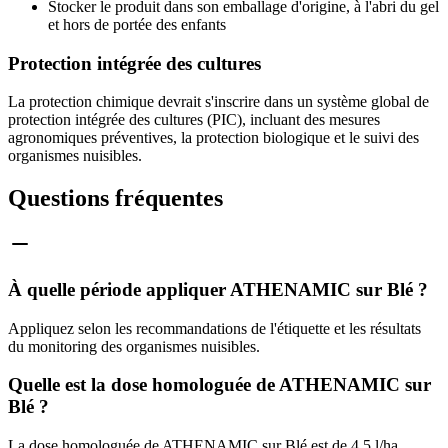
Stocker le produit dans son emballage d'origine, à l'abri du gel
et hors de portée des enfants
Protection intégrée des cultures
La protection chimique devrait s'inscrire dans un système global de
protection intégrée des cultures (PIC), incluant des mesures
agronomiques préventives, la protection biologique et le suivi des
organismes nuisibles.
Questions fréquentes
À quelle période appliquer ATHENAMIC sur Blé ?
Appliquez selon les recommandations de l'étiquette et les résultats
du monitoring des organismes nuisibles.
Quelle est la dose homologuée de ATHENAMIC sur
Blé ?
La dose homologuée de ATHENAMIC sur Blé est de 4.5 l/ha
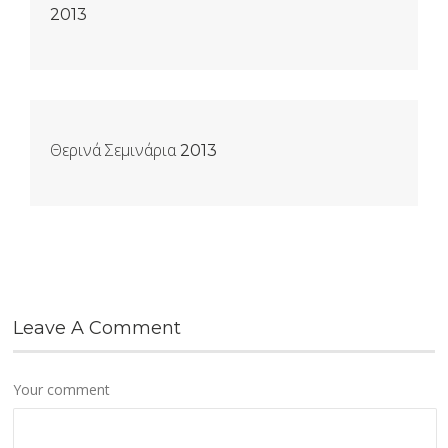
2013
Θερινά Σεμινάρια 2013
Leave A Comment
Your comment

————

§ ABOUT THIS EXERCISE
Please write the material out again exactly as shown above, minus any pictures.

§ RESPONSE TO THIS TASK
Stocker le produit dans son emballage d'origine, à l'abri du gel
et hors de portée des enfants
Protection intégrée des cultures
La protection chimique devrait s'inscrire dans un système global de
protection intégrée des cultures (PIC), incluant des mesures
agronomiques préventives, la protection biologique et le suivi des
organismes nuisibles.
Questions fréquentes
À quelle période appliquer ATHENAMIC sur Blé ?
Appliquez selon les recommandations de l'étiquette et les résultats
du monitoring des organismes nuisibles.
Quelle est la dose homologuée de ATHENAMIC sur
Blé ?
La dose homologuée de ATHENAMIC sur Blé est de 4.5 l/ha
2013
Θερινά Σεμινάρια 2013
Leave A Comment
Your comment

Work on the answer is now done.